When I think about developing a value-based program for pharmaceuticals it's necessary first, I think, to look at what they need practically to do to make that work. Number one, they need to make sure that there is agreement on what outcomes are going to be measured – you can't be paid on an outcome unless you know what the outcome is. Number two, you need to have an agreement on the metrics within those outcomes that are going to be measured – by how much does what needle need to move in order to justify a deeper discount or higher reimbursement. Third, they need to figure out what touch points with patients are possible, what touch points with patients are practical and what can be done, because if I am going to be paid based on the efficacy of my drug, but if I don't have the ability to make sure that patients take my drug regularly, then I am going to be gambling with something that I can't control.

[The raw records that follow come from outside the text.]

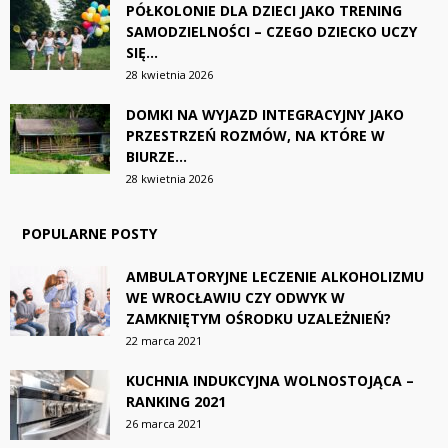
PÓŁKOLONIE DLA DZIECI JAKO TRENING
SAMODZIELNOŚCI – CZEGO DZIECKO UCZY
SIĘ...
28 kwietnia 2026
DOMKI NA WYJAZD INTEGRACYJNY JAKO
PRZESTRZEŃ ROZMÓW, NA KTÓRE W
BIURZE...
28 kwietnia 2026
POPULARNE POSTY
AMBULATORYJNE LECZENIE ALKOHOLIZMU
WE WROCŁAWIU CZY ODWYK W
ZAMKNIĘTYM OŚRODKU UZALEŻNIEŃ?
22 marca 2021
KUCHNIA INDUKCYJNA WOLNOSTOJĄCA –
RANKING 2021
26 marca 2021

So in doing a value-based program, a pharmaceutical company after it identifies the operational issues, is of course going to have to work through the legal issues. One of the first ones that comes up whenever any pharmaceutical company is adjusting its pricing, is going to be fraud & abuse. Now the fraud and abuse analyses that pharmaceutical companies historically do around reimbursement aren't new, but they're newly applied when the change in pricing is based on outcomes rather than on something else. The second is Medicaid best pricing. Now Medicaid generally requires that pharmaceutical companies sell their drugs to the Medicaid programs – state Medicaid programs – at the best price made generally available. Now that is easy on an apples to apples basis, when a pharmaceutical company sells just a pill to buyer one, and it sells another pill to a Medicaid agency, we can compare those prices very easily. When it sells however, a pill to commercial buyer one under a value-based reimbursement contract and then it sells the same pill to a Medicaid state agency on a pure traditional contract, we are no longer comparing apples to apples, it's apples to oranges – and figuring out how to work around the Medicaid best price in compliance with the requirements is going to be the second issue.

And number three is Food, Drug and Cosmetic Act compliance, and specifically compliance with off-label promotion. If a pharmaceutical company offers its drug on a performance metric, with reimbursement tied to a particular performance metric, and if that metric doesn't align with the labeling that's been approved for that drug, the company is going to face a question about whether its reimbursement arrangement is promotional speech fundamentally, that is outside the approved labeling – and so there needs to be a comparison of the performance standard that will underlie the value-based reimbursement approach with the approved labeling. 

The forth is data, of course. A pharmaceutical company will need to be able to access data or have someone it trusts access data over the course of a value-based arrangement, both to see how its product is preforming and if it's been able to develop arrangements in order to be able to interface with patients in use of the drug, it needs to make sure that it can get those data, and so the forth issue really is access to data.   

What I foresee looking ahead is number one, if the Affordable Care Act is repealed or changed in some way, shape or form, revenue is going to be drawn out of the system, resources are going to be drawn out of the system and organizations are going to have to in some cases do more with less – and a way to do more with less is to deliver on value. If I am a pharmaceutical manufacturer, I want to know whether perhaps I can be at the forefront of developing value-based reimbursement that will distinguish frankly me from others with whom I might be competing on a formulary.